There's no point, I thought to myself for six months, in reading something by an established author whose latest work everyone is raving about--I won't have anything new to add to the discussion, surely, and besides, I'll probably be disappointed because there was so much hype.
Which is why Unaccustomed Earth sat on the floor of my office for six months before I finally decided I needed to read it (having already blown the money on a hardcover).
Yeah, well. I literally couldn't put it down. My mother was visiting this weekend and I found myself sneaking off to read it late into the night after she went to bed. I gave her the copy to read on her return trip.
Jhumpa Lahiri got some flack from some people back in early 2008 when this book was first published--why does she keep writing about upper middle-class Bengali immigrants? What does that have to do with most Americans? Her stock answer, which she sticks by, is she doesn't care what people think, she writes for herself. If people like what she publishes, great. If they find something in it that resonates, bully for them. (Check out this New York magazine article.)

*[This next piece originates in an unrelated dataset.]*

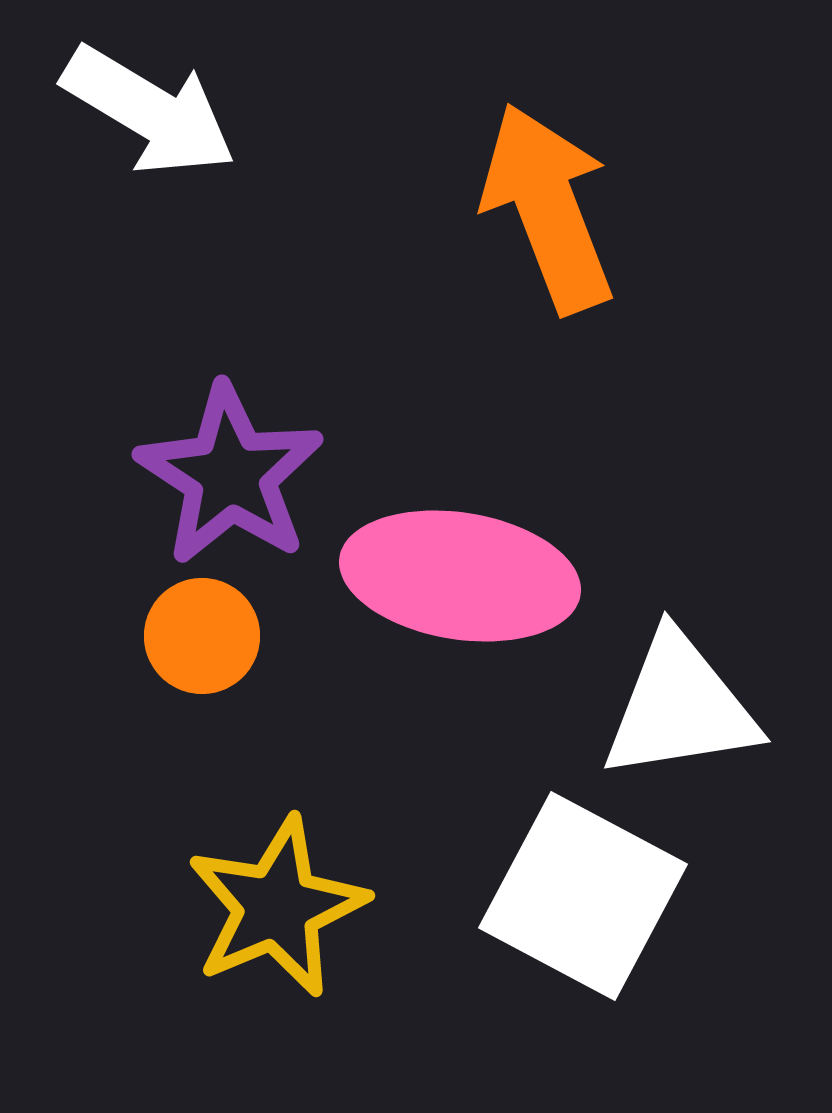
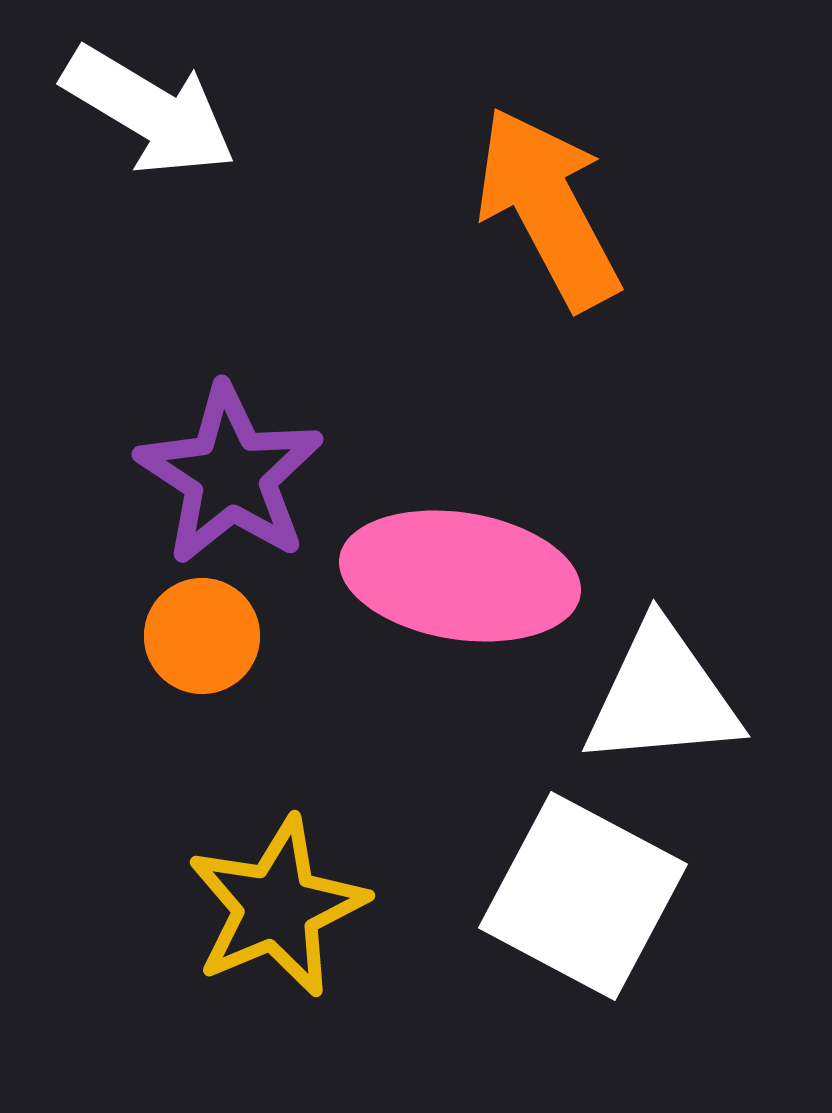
orange arrow: rotated 7 degrees counterclockwise
white triangle: moved 18 px left, 11 px up; rotated 4 degrees clockwise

And it's true I don't have an awful lot of Bengali or immigrant in me (read: 0%) and yet somehow she hits a nerve with every story. I'm not sure I can put my finger on why--I don't respond to her stylistically, the way I do to, say, [my imaginary boyfriend] Michael Chabon. I think it's more about her content--there's a sinker in every plot line that makes it go straight into my brain.
In Unaccustomed Earth, for example, there was a particular story that I reacted to on an extremely personal level. I read it several times because I was so surprised by it. I won't say which story it was for me, because I suspect that the story will vary depending on the reader--there was another story I responded to strongly because it reminded me of a close friend's situation.
Anyway. I can't think of anyone I wouldn't recommend this book to. I don't feel that way often.